Overview

Background

Typically python applications don’t care about memory layout of the used variables or objects. This is generally not a problem when parsing text based data such as JSON, XML data. However, when parsing binary data the Python language and standard library has limited support for this.

The pycstruct library solves this problem by allowing the user to define the memory layout of an “object”. Once the memory layout has been defined data can serialized or deserialized into/from simple python dictionaries or specific instance objects.

Why and when does the memory layout matter?

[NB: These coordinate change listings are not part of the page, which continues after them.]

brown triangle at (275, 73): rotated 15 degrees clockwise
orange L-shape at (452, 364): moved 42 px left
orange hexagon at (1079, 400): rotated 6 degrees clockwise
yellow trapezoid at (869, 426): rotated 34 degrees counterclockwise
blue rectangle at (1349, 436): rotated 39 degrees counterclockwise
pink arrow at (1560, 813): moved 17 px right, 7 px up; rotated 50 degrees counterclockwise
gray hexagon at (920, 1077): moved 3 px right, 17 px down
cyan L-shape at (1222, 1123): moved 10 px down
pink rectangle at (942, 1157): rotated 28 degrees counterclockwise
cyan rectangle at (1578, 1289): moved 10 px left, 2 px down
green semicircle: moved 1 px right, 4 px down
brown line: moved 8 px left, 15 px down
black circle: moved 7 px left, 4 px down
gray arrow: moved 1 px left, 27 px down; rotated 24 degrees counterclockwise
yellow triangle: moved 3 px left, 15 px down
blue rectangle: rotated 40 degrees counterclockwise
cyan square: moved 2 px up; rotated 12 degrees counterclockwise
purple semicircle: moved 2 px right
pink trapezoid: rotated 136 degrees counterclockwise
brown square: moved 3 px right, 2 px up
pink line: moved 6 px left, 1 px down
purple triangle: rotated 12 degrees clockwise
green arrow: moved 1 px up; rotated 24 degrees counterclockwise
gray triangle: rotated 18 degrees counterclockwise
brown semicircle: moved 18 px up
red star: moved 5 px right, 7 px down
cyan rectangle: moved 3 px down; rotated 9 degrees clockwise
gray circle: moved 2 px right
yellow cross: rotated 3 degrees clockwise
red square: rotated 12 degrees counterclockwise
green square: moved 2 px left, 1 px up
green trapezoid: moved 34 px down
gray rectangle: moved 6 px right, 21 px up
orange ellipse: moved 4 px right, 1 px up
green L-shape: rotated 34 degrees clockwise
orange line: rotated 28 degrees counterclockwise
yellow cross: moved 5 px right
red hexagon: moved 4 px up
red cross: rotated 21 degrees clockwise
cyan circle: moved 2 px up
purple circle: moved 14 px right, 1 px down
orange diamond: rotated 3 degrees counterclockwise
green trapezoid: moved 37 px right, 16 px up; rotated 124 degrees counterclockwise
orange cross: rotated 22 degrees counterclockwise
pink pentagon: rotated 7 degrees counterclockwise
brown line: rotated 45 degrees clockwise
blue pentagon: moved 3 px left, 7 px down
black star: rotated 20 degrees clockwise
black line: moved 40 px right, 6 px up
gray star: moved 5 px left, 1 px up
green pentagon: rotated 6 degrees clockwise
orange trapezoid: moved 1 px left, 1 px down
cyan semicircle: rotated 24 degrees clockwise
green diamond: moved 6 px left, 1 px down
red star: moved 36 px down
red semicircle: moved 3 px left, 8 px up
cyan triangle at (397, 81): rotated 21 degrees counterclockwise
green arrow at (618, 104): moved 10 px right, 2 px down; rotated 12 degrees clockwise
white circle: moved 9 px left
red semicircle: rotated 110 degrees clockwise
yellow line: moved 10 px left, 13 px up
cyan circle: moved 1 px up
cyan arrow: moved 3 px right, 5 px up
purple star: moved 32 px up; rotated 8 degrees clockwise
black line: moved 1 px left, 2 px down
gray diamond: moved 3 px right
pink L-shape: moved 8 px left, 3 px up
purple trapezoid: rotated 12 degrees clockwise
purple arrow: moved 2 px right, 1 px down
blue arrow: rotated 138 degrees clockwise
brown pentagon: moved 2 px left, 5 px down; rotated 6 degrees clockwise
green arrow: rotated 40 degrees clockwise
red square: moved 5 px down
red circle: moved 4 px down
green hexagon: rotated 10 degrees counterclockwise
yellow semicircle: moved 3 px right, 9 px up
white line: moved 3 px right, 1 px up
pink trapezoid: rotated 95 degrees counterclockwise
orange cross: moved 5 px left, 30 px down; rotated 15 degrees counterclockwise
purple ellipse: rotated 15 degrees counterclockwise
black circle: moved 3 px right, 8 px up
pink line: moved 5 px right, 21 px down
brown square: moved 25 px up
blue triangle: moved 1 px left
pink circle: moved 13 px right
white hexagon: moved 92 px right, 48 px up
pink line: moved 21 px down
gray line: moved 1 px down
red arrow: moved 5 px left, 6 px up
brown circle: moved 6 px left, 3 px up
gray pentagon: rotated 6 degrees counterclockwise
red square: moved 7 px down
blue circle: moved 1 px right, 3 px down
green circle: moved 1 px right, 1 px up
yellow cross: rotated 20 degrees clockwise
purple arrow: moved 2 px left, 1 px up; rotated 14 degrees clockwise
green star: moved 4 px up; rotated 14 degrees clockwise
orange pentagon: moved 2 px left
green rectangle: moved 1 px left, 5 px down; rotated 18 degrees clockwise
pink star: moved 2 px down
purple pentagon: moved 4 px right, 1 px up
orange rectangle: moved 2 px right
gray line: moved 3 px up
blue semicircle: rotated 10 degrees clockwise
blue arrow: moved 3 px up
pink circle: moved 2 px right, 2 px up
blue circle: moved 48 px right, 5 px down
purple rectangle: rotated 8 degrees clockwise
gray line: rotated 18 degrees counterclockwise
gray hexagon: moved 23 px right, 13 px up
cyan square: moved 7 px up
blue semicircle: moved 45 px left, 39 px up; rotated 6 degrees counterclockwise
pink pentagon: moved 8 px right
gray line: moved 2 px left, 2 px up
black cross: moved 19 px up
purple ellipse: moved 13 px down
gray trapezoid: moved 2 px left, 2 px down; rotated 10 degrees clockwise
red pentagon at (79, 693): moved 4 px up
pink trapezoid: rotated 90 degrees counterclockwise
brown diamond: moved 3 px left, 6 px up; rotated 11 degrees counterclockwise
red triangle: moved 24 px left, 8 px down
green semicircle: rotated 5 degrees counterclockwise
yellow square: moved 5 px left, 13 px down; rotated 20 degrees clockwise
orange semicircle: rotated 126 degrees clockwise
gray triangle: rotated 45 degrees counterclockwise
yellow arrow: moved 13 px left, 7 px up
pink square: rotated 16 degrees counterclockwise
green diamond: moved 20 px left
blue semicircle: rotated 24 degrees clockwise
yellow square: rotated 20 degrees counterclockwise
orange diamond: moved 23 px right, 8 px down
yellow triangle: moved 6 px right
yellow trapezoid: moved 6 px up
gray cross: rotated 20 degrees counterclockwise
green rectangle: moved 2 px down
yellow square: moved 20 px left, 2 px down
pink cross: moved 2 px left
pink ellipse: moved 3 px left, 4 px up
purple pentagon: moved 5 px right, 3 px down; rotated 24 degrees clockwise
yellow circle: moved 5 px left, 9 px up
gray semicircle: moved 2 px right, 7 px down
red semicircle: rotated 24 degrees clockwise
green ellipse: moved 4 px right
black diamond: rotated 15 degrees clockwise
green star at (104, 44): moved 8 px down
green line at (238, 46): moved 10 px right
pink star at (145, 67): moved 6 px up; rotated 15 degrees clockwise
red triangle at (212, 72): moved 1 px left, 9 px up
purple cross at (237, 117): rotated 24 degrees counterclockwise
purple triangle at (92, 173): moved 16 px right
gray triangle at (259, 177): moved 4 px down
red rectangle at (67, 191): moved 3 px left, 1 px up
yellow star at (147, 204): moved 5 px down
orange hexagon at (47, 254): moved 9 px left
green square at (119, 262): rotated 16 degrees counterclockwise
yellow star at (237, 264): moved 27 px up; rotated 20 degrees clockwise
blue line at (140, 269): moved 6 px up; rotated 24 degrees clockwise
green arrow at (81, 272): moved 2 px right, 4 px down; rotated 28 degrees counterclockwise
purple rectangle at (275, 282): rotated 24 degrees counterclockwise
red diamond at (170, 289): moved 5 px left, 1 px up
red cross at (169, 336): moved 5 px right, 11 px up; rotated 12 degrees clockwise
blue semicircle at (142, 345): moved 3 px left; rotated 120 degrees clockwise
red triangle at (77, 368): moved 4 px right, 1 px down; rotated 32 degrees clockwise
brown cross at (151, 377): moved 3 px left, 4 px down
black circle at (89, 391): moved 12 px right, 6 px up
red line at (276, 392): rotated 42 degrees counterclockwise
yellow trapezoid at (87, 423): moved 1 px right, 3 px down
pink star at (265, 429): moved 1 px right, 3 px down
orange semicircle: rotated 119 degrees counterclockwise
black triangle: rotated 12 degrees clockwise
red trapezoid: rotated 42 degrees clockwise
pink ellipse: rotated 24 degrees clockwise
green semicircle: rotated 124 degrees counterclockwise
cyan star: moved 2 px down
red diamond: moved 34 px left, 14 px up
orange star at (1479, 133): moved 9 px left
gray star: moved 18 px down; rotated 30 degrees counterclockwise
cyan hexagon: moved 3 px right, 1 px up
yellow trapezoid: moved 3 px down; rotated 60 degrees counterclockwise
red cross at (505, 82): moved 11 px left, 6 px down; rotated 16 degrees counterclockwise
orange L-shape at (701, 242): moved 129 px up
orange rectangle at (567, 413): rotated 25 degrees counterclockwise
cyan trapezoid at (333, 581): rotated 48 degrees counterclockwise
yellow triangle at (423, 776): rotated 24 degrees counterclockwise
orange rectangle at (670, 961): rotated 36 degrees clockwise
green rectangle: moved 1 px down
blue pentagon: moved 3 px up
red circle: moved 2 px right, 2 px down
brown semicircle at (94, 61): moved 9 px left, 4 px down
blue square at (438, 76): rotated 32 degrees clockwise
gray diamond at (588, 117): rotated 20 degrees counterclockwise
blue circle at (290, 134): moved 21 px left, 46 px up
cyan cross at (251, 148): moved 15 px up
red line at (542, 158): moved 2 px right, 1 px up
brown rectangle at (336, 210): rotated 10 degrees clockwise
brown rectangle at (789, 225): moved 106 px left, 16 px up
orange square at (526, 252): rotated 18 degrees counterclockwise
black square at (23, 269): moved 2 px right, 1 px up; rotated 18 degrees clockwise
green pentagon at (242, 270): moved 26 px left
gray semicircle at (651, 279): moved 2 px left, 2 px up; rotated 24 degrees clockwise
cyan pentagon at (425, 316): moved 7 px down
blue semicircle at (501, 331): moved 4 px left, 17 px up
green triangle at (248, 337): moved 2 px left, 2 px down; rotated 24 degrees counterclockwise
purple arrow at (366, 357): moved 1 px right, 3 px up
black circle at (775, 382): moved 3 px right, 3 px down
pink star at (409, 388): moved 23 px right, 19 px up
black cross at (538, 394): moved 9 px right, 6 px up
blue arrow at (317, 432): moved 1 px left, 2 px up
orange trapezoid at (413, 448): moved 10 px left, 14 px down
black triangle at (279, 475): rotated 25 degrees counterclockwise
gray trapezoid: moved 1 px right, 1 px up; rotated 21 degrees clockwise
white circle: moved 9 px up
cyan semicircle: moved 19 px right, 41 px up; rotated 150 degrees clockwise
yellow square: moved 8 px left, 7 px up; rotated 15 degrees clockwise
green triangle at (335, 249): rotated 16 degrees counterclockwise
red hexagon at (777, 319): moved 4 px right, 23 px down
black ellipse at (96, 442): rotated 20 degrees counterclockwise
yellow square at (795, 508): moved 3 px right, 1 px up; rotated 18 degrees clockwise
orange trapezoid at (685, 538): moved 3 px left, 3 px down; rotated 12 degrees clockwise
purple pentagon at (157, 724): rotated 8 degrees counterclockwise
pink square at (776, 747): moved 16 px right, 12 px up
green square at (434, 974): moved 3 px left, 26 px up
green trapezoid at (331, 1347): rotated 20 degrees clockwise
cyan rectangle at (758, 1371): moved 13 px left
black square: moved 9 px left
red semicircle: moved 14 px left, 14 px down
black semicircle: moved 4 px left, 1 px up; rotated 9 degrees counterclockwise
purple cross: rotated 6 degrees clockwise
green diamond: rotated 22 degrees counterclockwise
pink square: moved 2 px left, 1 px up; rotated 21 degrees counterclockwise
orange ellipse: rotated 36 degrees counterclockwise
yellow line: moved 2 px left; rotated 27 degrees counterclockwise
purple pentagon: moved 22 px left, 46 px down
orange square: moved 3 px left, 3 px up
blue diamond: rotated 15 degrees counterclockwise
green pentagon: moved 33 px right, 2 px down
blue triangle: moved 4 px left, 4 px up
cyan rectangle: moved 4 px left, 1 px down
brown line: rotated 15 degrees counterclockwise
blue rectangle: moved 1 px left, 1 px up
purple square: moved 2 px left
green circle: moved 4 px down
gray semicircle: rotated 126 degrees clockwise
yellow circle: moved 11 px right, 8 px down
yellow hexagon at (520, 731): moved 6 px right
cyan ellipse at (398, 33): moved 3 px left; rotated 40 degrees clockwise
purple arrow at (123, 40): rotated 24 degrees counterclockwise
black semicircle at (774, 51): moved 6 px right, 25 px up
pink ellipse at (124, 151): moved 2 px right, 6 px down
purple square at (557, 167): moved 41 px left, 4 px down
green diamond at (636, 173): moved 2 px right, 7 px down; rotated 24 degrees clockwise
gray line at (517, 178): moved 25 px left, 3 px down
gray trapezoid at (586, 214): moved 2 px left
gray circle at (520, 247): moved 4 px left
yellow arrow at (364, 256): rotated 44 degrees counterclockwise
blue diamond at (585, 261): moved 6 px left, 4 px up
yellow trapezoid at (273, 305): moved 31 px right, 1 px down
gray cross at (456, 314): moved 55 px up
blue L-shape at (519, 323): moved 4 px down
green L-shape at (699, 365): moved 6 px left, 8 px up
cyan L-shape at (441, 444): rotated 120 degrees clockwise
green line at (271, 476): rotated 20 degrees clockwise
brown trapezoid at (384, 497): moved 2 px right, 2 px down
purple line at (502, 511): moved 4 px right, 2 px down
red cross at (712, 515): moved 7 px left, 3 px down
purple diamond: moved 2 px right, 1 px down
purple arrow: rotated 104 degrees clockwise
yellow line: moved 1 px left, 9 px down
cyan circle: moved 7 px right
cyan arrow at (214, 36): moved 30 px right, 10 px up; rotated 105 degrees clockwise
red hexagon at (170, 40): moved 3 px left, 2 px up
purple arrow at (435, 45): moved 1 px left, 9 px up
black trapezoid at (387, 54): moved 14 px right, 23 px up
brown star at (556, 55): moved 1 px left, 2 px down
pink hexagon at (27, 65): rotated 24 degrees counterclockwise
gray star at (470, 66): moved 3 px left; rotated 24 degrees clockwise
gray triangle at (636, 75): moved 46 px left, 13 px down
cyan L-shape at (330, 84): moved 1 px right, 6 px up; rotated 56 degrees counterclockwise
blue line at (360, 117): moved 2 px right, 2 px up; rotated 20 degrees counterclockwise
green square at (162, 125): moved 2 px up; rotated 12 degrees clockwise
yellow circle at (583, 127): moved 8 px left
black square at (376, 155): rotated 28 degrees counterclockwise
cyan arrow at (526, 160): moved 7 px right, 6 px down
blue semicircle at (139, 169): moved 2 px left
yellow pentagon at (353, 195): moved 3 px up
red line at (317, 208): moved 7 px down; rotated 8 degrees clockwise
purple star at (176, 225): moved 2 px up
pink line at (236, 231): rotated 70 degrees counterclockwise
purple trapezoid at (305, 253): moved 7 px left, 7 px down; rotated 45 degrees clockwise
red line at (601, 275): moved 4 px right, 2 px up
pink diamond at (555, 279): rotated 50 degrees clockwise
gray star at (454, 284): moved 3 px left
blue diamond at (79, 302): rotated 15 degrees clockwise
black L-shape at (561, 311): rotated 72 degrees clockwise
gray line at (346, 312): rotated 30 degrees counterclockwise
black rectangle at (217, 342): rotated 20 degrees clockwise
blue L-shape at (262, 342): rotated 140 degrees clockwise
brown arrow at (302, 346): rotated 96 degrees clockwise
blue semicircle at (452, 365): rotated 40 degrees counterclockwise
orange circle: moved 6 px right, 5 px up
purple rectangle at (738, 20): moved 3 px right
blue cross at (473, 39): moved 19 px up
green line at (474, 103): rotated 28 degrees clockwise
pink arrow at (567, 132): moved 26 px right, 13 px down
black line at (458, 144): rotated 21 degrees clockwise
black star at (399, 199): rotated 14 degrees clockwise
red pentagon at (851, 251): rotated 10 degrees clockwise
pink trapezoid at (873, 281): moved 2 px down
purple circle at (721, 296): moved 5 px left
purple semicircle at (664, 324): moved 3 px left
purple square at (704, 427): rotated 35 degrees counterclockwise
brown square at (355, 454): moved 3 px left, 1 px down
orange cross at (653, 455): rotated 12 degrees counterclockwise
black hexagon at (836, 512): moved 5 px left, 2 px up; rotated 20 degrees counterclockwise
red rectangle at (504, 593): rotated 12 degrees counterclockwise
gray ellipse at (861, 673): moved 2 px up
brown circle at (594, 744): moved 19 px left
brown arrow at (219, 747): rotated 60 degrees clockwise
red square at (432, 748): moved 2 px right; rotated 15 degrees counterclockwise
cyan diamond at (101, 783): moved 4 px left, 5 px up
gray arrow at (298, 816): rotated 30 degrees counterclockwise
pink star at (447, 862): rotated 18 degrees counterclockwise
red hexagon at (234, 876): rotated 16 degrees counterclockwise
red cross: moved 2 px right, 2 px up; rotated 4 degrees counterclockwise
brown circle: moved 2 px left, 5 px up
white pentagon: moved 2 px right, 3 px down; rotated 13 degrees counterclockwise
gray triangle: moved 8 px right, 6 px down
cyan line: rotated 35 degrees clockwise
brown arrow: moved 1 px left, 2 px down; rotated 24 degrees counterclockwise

Strict memory layout is required when reading and writing binary data, such as:

  • Binary file formats
  • Binary network data

Structs

Memory layout of an object is defined using the pycstruct.StructDef() object. For example:

myStruct = pycstruct.StructDef()
myStruct.add('int8', 'mySmallInteger')
myStruct.add('uint32', 'myUnsignedInteger')
myStruct.add('float32', 'myFloatingPointNumber')

The above example corresponds to following layout:

Size in bytes Type Name
1 Signed integer mySmallInteger
4 Unsigned integer myUnsignedInteger
4 Floating point number myFloatingPointNumber

Now, when the layout has been defined, you can write binary data using ordinary python dictionaries.

myDict = {}
myDict['mySmallInteger'] = -4
myDict['myUnsignedInteger'] = 12345
myDict['myFloatingPointNumber'] = 3.1415

myByteArray = myStruct.serialize(myDict)

myByteArray is now a byte array that can for example can be written to a file or transmitted over a network.

The reverse process looks like this (assuming data is stored in the file myDataFile.dat):

with open('myDataFile.dat', 'rb') as f:
    inbytes = f.read()

myDict2 = myStruct.deserialize(inbytes)

myDict2 will now be a dictionary with the fields mySmallInteger, myUnsignedInteger and myFloatingPointNumber.

Arrays

Arrays are added like this:

myStruct = pycstruct.StructDef()
myStruct.add('int32', 'myArray', shape=100)

Now myArray will be an array with 100 elements.

myDict = {}
myDict['myArray'] = [32, 11]

myByteArray = myStruct.serialize(myDict)

Note that you don’t have to provide all elements of the array in the dictionary. Elements not defined will be set to 0 during serialization.

Ndim arrays

The shape can be a tuple for multi dimensional arrays. The last element of the tuple is the fastest dimension.

myStruct = pycstruct.StructDef()
myStruct.add('int32', 'myNdimArray', shape=(100, 50, 2))

Strings

Strings are always encoded as UTF-8. UTF-8 is backwards compatible with ASCII, thus ASCII strings are also supported.

myStruct = pycstruct.StructDef()
myStruct.add('utf-8', 'myString', length=50)

Now myString will be a string of 50 bytes. Note that:

  • Non-ASCII characters are larger than one byte. Thus the number of characters might not be equal to the specified length (which is in bytes not characters)
  • The last byte is used as null-termination and should not be used for characters data.

To write a string:

myDict = {}
myDict['myString'] = "this is a string"

myByteArray = myStruct.serialize(myDict)

If you need another encoding that UTF-8 or ASCII it is recommended that you define your element as an array of uint8. Then you can decode/encode the array to any format you want.

Embedding Structs

Embedding structs in other structs is simple:

myChildStruct = pycstruct.StructDef()
myChildStruct.add('int8', 'myChildInteger')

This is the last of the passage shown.